2010年11月27日

怪談とアウトローを描く作家が北九州市に在住

 怪談とアウトローを描く作家が北九州市に在住27日付西日本新聞の「人物現在形」をつい読んでしまった。
 福澤徹三という怪談小説、それも正統派の怪談作家が北九州市在住と書いてあった。『怪を訊く日々』(幻冬舎文庫)、『黒本―平成怪談実録』(新潮文庫)、『黒い百物語 叫び』(メディアファクトリー)などが代表作らしい。
 この方面の小説には関心がないわけでもないが、読んだ後のことを考えると書店に行って手にとるほど積極的な気持ちは持っていない。

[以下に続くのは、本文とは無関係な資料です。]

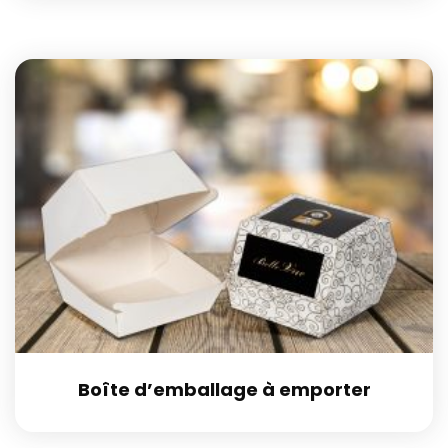
Boîte d’emballage à emporter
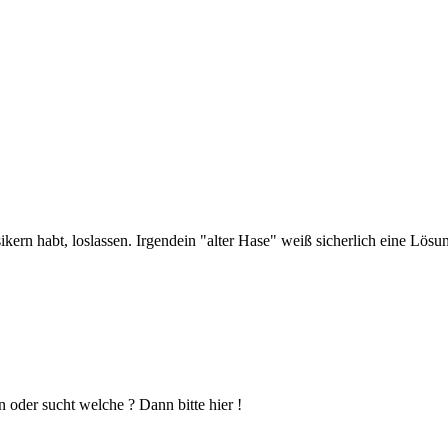
kern habt, loslassen. Irgendein "alter Hase" weiß sicherlich eine Lösu
n oder sucht welche ? Dann bitte hier !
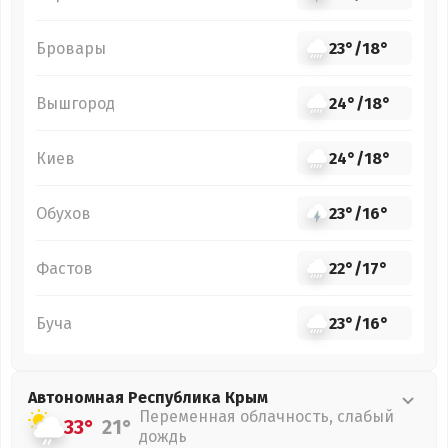
Бровары
23°
/
18°
Вышгород
24°
/
18°
Киев
24°
/
18°
Обухов
23°
/
16°
Фастов
22°
/
17°
Буча
23°
/
16°
Автономная Республика Крым
Переменная облачность, слабый
33°
21°
дождь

しかし、記事の以下のくだりを読んで、恐る恐る手にとってみたくなった。

 福澤怪談は『西鶴諸国ばなし』や浅井了意『御伽婢子(ぼうこ)』、荻山安静『宿直草(とのいぐさ)』など近世の草紙を源とする「怪談文学」の末端に連なっていると考えるから・・・
 例えば『怪を―』収録の「孤島の宿」。風光明媚な島の旅館を訪れた体験談は、主人公が宿への道に迷うことで日常の風景にゆがみが生じる。主人公に道を教える「両目の下が紫色」の中年男、無言で客を迎える旅館の仲居、異常行動を起こす同行の子どもたちと、ゆがみから非日常が這い出てきて恐怖が兆す。坂道を転がるように怪異が増幅する「牡丹灯籠」(『御伽婢子』収録)の血脈を受け継ぎ、凡百の「実録」を凌駕する文体と構成がそこにある。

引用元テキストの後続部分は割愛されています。